The Clinton camp, meanwhile, found itself completely caught off-guard, having to respond to charges drummed up by a psychopath and pulled from the pages of a children’s book. She did a quick skim of Charlie and the Chocolate Factory and responded the best she could at her own campaign stop earlier today:
- Donald Trump wants to divide us, but the things that unite us clearly outweigh the things that divide us.
- You know, when I was First Lady, and later when I was Senator, and then Secretary of State, I often visited Loompaland. I met hundreds of Oompa-Loompas. I knew the Oompa-Loompas. The Oompa-Loompas were friends of mine. Donald, even though you have orange hair and are the spawn of an orangutan, you are no Oompa-Loompa!

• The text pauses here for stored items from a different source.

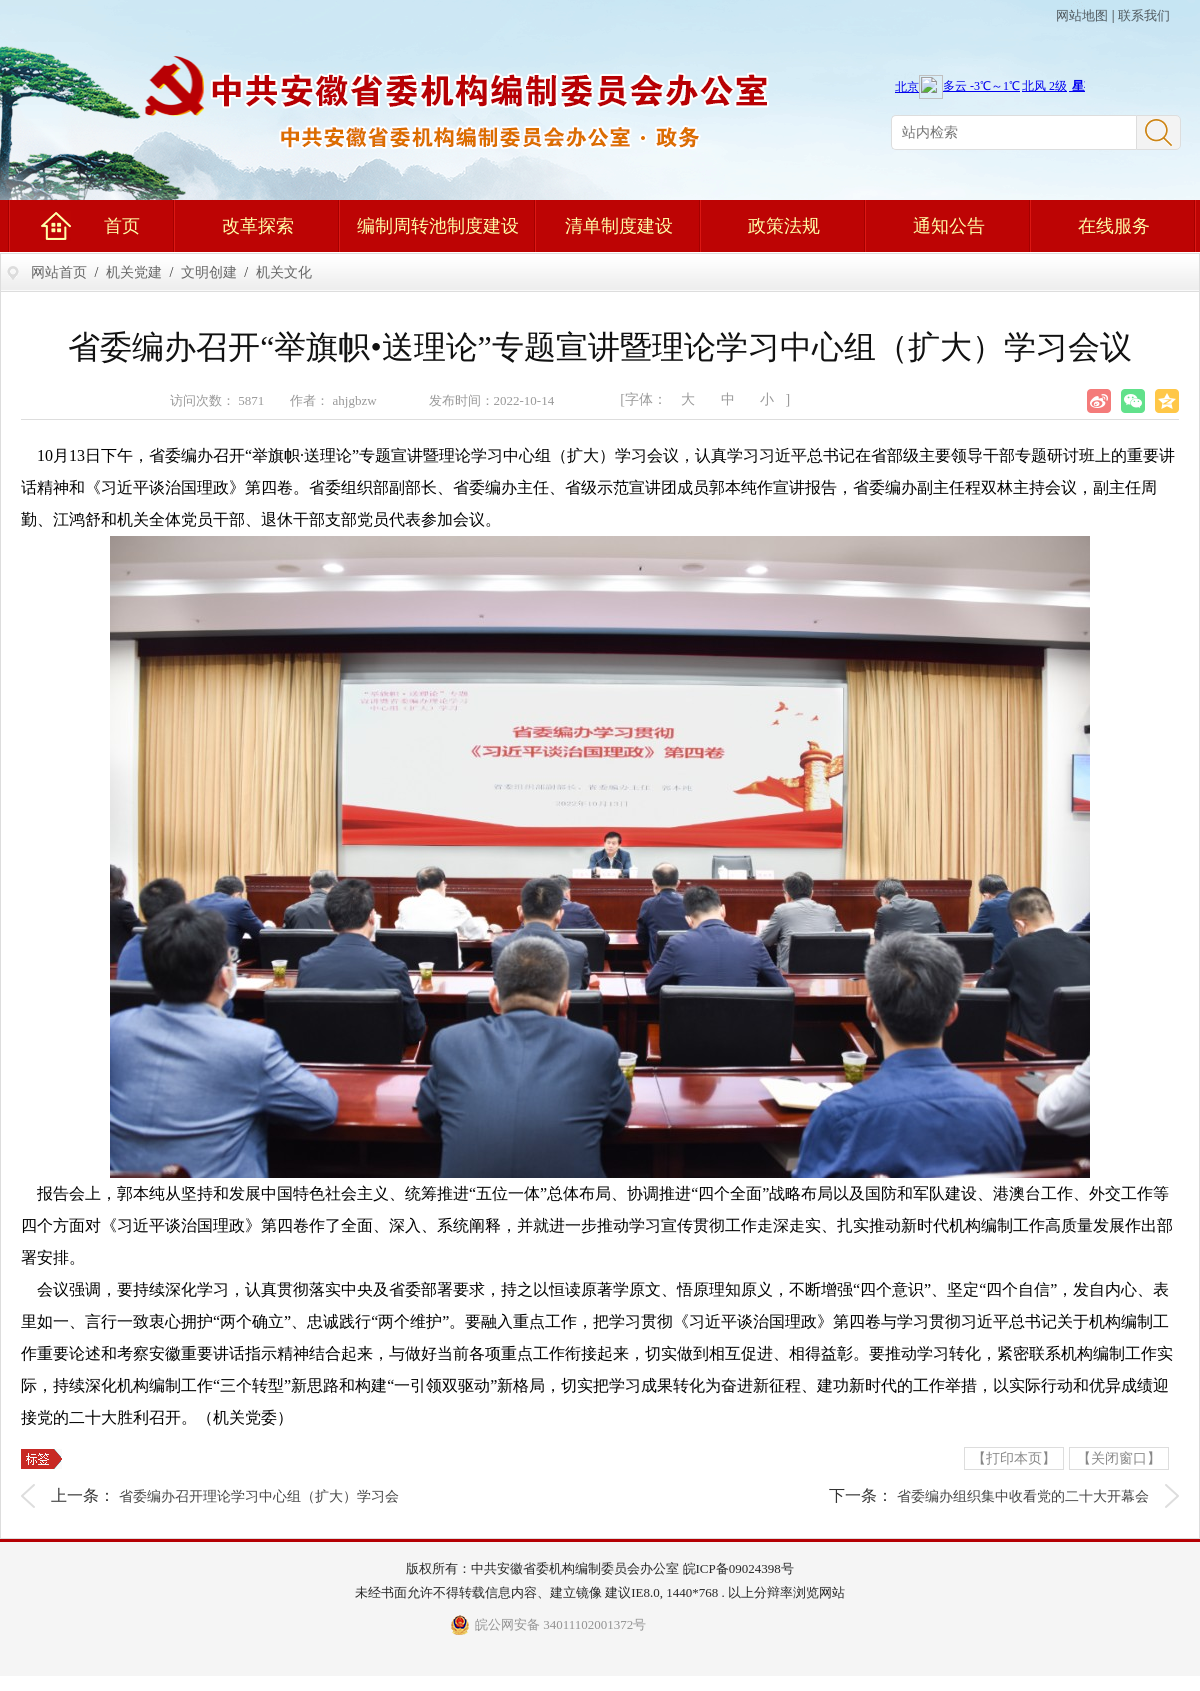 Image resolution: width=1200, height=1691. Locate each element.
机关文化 (284, 272)
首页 (122, 226)
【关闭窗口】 (1119, 1458)
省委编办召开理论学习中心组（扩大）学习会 (259, 1496)
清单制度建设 (619, 226)
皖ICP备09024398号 (738, 1568)
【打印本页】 (1014, 1458)
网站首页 (59, 272)
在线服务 (1114, 226)
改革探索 (258, 226)
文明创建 (209, 272)
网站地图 (1082, 15)
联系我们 (1144, 15)
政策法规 (784, 226)
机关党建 (134, 272)
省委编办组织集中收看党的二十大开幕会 (1023, 1496)
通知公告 (949, 226)
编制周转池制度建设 (438, 226) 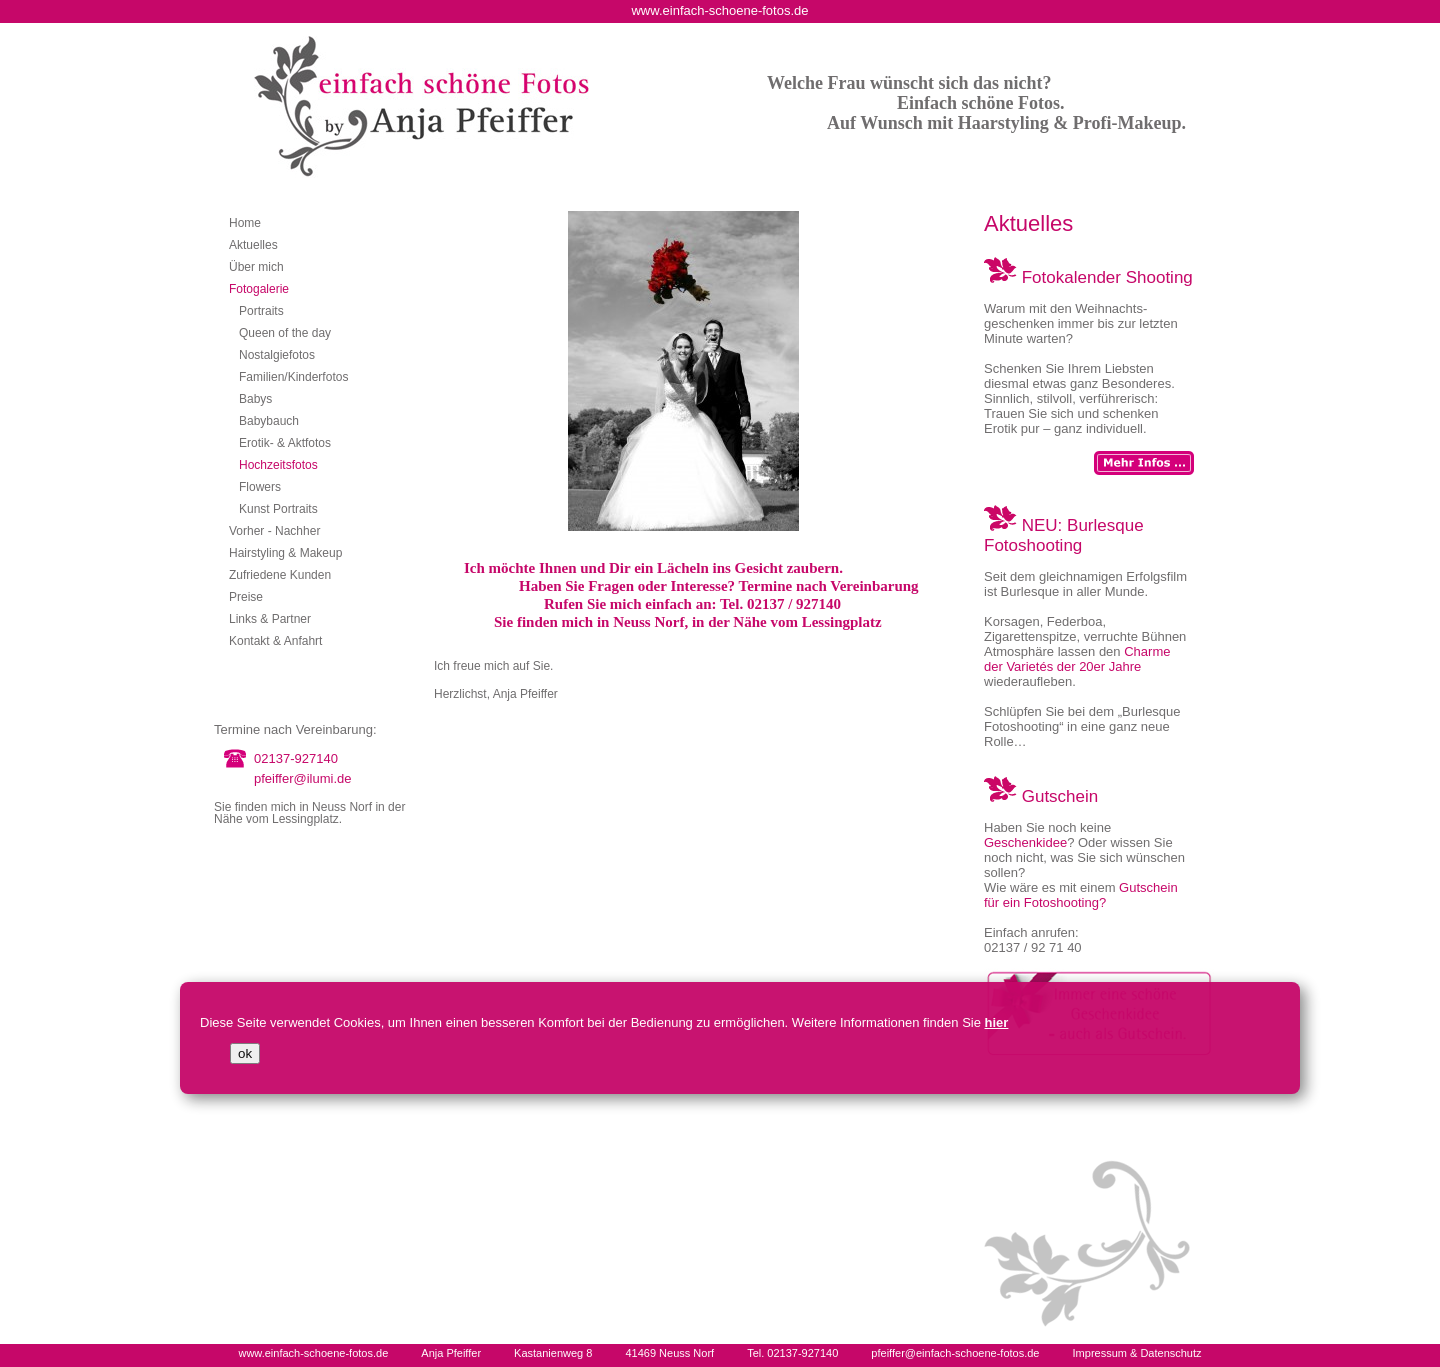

- America is the land of opportunity. We’re a nation of immigrants. And if we turn away the Oompa-Loompas to be at the mercy of the Vermicious Knids, Wangdoodles, and Snozzwangers, then we’re clearly not living up the ideals enshrined in our Constitution. After all, there’s no Oompa-Loompa ban in the Constitution. And I don’t plan on implementing a ban now.
- So I say, clearly, that we need to move forward from this divisiveness. I’m sure I’ve got some E-mails on the Oompa-Loompa subject, and I’ll be releasing them sporadically over the next few weeks. Good night, and God Bless America – and the Oompa-Loompas!